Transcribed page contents
⁂

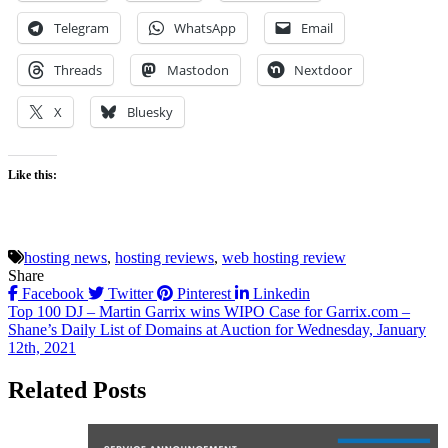
Telegram
WhatsApp
Email
Threads
Mastodon
Nextdoor
X
Bluesky
Like this:
hosting news
,
hosting reviews
,
web hosting review
Share
Facebook
Twitter
Pinterest
Linkedin
Post
Top 100 DJ – Martin Garrix wins WIPO Case for Garrix.com –
Shane’s Daily List of Domains at Auction for Wednesday, January
navigation
12th, 2021
Related Posts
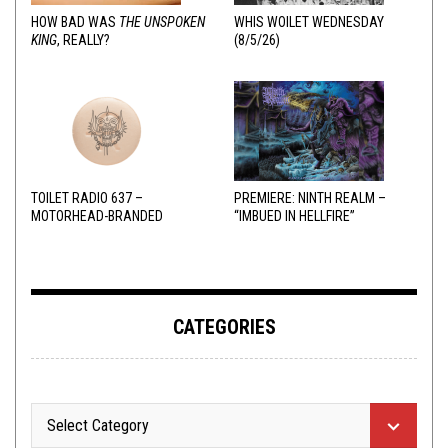
HOW BAD WAS
THE UNSPOKEN
WHIS WOILET WEDNESDAY
KING
, REALLY?
(8/5/26)
TOILET RADIO 637 –
PREMIERE: NINTH REALM –
MOTORHEAD-BRANDED
“IMBUED IN HELLFIRE”
ADDERALL
CATEGORIES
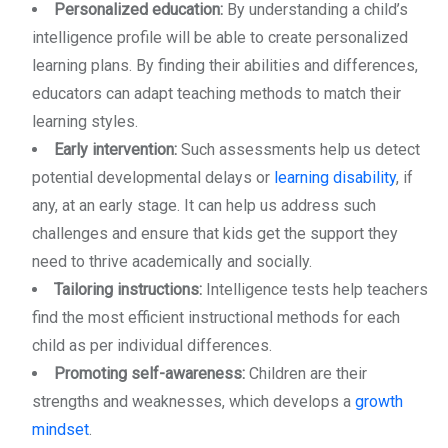
Personalized education:
By understanding a child’s
intelligence profile will be able to create personalized
learning plans. By finding their abilities and differences,
educators can adapt teaching methods to match their
learning styles.
Early intervention:
Such assessments help us detect
potential developmental delays or
learning disability
, if
any, at an early stage. It can help us address such
challenges and ensure that kids get the support they
need to thrive academically and socially.
Tailoring instructions:
Intelligence tests help teachers
find the most efficient instructional methods for each
child as per individual differences.
Promoting self-awareness:
Children are their
strengths and weaknesses, which develops a
growth
mindset
.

⁂

Print the data above in full and exactly as it appears, skipping the pictures.

# SOLUTION FOR THIS TASK
Telegram
WhatsApp
Email
Threads
Mastodon
Nextdoor
X
Bluesky
Like this:
hosting news
,
hosting reviews
,
web hosting review
Share
Facebook
Twitter
Pinterest
Linkedin
Post
Top 100 DJ – Martin Garrix wins WIPO Case for Garrix.com –
Shane’s Daily List of Domains at Auction for Wednesday, January
navigation
12th, 2021
Related Posts
HOW BAD WAS
THE UNSPOKEN
WHIS WOILET WEDNESDAY
KING
, REALLY?
(8/5/26)
TOILET RADIO 637 –
PREMIERE: NINTH REALM –
MOTORHEAD-BRANDED
“IMBUED IN HELLFIRE”
ADDERALL
CATEGORIES
Personalized education:
By understanding a child’s
intelligence profile will be able to create personalized
learning plans. By finding their abilities and differences,
educators can adapt teaching methods to match their
learning styles.
Early intervention:
Such assessments help us detect
potential developmental delays or
learning disability
, if
any, at an early stage. It can help us address such
challenges and ensure that kids get the support they
need to thrive academically and socially.
Tailoring instructions:
Intelligence tests help teachers
find the most efficient instructional methods for each
child as per individual differences.
Promoting self-awareness:
Children are their
strengths and weaknesses, which develops a
growth
mindset
.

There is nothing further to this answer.